[Extracted page text data]

- - - -

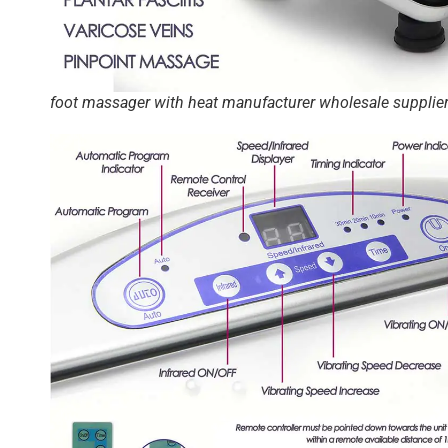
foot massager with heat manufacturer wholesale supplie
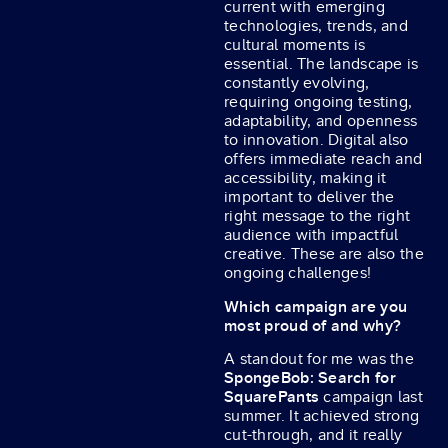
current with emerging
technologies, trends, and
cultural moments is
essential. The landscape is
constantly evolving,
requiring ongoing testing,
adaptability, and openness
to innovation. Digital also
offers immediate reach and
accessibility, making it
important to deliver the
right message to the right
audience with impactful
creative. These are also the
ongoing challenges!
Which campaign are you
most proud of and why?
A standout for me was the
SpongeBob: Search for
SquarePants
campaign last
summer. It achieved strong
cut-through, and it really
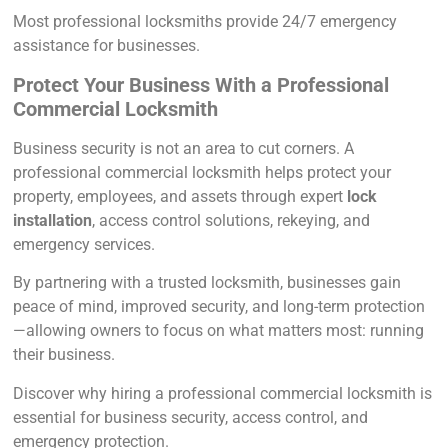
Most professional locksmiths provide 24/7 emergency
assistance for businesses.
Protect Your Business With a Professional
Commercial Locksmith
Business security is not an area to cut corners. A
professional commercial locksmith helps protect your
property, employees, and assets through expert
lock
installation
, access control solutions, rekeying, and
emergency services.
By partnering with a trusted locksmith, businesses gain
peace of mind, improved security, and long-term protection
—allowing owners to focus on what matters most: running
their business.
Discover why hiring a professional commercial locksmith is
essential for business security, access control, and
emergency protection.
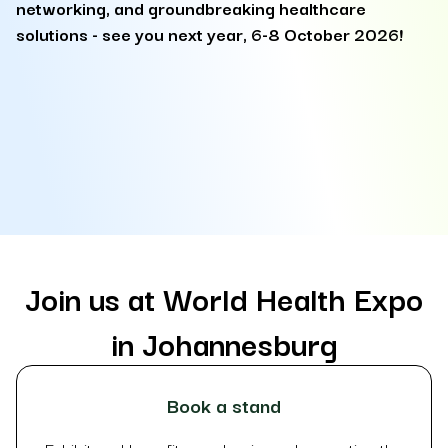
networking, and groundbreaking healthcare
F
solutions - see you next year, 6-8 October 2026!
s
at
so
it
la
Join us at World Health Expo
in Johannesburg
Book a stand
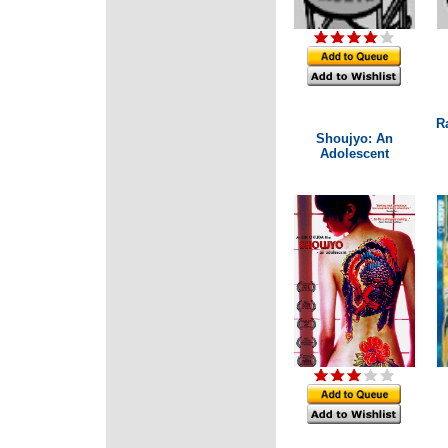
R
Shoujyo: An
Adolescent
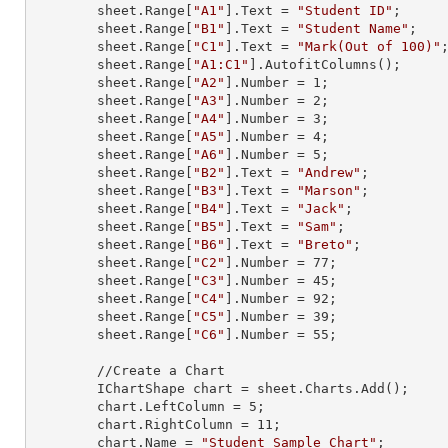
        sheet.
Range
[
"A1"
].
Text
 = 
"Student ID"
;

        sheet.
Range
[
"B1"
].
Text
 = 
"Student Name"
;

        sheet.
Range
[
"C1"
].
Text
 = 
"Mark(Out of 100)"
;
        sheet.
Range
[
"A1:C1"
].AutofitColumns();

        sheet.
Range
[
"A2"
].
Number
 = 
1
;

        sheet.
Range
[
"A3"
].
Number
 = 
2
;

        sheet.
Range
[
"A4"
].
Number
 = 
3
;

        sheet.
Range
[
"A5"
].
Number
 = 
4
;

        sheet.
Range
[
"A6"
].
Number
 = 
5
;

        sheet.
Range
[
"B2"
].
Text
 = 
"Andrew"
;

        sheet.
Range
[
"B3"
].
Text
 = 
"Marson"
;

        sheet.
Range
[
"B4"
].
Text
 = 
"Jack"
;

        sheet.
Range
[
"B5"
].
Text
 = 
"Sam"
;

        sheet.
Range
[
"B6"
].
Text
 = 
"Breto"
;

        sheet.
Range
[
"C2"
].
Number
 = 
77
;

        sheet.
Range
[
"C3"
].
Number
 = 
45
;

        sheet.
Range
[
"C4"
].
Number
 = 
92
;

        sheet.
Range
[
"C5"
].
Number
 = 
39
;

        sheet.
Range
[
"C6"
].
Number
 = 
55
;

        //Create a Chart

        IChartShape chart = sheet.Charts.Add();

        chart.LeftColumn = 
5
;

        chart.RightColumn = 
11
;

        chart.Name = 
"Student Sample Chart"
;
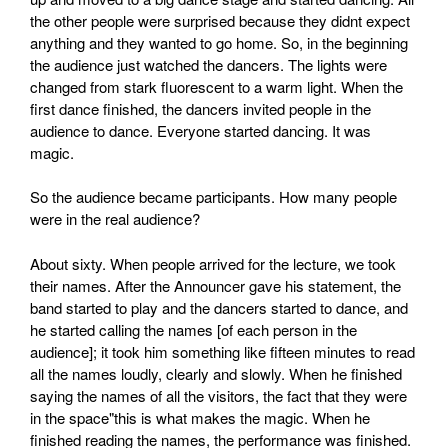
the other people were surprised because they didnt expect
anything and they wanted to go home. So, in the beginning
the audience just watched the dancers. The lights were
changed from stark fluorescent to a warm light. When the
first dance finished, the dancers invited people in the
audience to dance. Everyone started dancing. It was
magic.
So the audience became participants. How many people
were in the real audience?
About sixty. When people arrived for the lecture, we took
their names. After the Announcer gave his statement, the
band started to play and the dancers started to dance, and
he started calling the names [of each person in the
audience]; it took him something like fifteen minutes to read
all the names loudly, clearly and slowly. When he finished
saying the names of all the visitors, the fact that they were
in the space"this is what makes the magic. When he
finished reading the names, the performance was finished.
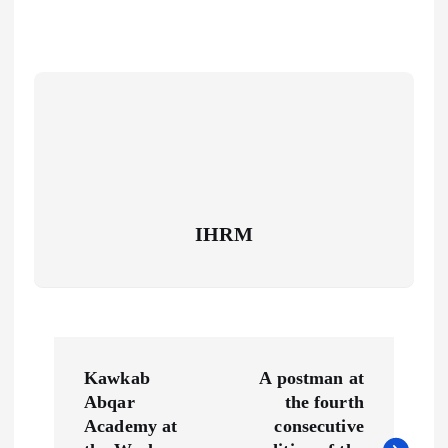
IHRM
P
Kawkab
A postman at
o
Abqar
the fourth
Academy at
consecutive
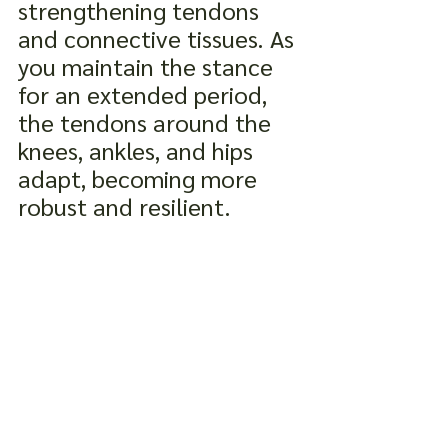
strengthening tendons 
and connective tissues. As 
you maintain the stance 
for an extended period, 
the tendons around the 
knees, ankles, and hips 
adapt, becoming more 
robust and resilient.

- - - -

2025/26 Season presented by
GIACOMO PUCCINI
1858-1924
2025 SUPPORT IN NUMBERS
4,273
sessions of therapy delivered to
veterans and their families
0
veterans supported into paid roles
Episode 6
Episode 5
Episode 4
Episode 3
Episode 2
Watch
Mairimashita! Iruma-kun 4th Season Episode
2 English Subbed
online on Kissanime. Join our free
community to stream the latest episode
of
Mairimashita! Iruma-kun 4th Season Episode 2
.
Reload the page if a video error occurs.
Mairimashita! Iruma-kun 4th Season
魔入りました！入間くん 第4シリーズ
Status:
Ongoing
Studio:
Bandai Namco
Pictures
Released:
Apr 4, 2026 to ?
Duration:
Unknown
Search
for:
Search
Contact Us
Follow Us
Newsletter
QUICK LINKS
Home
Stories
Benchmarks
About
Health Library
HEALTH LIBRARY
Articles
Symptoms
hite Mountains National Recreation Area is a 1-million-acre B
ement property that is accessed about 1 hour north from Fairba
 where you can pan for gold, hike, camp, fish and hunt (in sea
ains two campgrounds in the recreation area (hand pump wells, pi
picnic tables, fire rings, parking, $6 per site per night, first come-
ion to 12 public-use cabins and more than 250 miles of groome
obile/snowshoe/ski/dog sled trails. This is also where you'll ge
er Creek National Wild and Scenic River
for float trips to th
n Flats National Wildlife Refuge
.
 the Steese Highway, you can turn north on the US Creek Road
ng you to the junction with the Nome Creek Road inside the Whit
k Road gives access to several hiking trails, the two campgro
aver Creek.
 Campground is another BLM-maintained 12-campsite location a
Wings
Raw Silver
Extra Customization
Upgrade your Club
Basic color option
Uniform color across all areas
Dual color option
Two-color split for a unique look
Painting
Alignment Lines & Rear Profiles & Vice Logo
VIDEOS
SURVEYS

- - - -

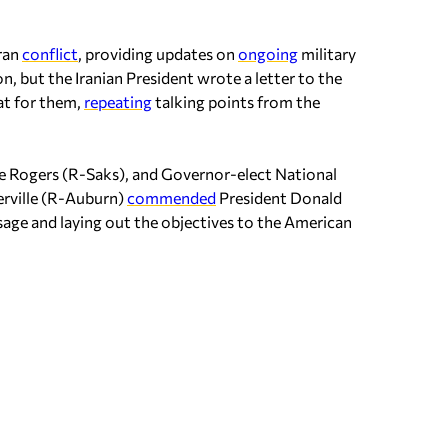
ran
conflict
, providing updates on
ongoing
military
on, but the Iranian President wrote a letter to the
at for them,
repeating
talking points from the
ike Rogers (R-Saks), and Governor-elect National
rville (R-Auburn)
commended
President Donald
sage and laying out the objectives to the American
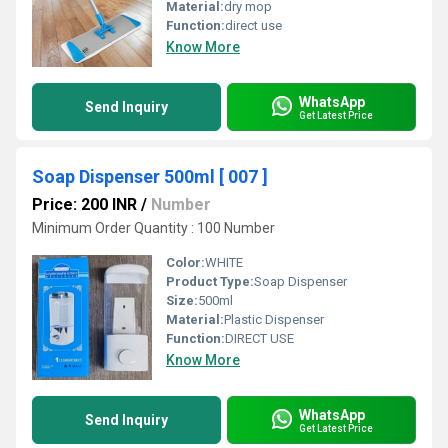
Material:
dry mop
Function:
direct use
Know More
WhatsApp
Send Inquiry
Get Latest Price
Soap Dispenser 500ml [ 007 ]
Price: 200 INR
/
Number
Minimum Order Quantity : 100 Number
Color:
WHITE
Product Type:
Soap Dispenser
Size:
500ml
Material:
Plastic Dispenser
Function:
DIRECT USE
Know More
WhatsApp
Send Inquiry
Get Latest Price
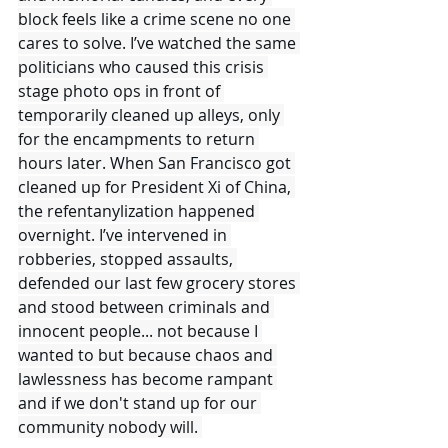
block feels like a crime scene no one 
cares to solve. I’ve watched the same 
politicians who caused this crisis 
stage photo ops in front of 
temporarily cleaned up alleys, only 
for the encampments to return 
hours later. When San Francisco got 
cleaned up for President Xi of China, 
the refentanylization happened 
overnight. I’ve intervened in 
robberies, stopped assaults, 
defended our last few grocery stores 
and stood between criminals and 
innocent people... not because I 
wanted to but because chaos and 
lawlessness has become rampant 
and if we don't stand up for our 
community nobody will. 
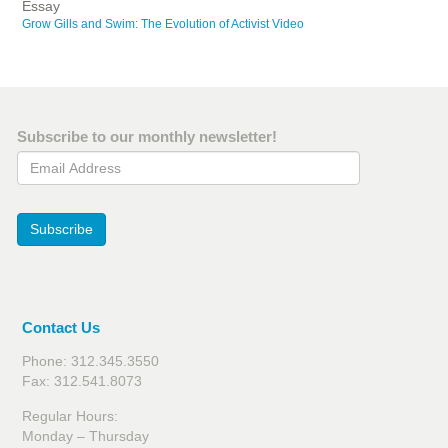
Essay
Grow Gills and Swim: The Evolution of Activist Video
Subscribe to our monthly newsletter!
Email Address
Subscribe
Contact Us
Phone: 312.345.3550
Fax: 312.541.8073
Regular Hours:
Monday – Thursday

- - - -

§ TASK BRIEF:
Which lines above hold the word "Student"? Copy each of them.

§ ANSWER TO THIS PROBLEM:
"Student ID"
"Student Name"
"Student Sample Chart"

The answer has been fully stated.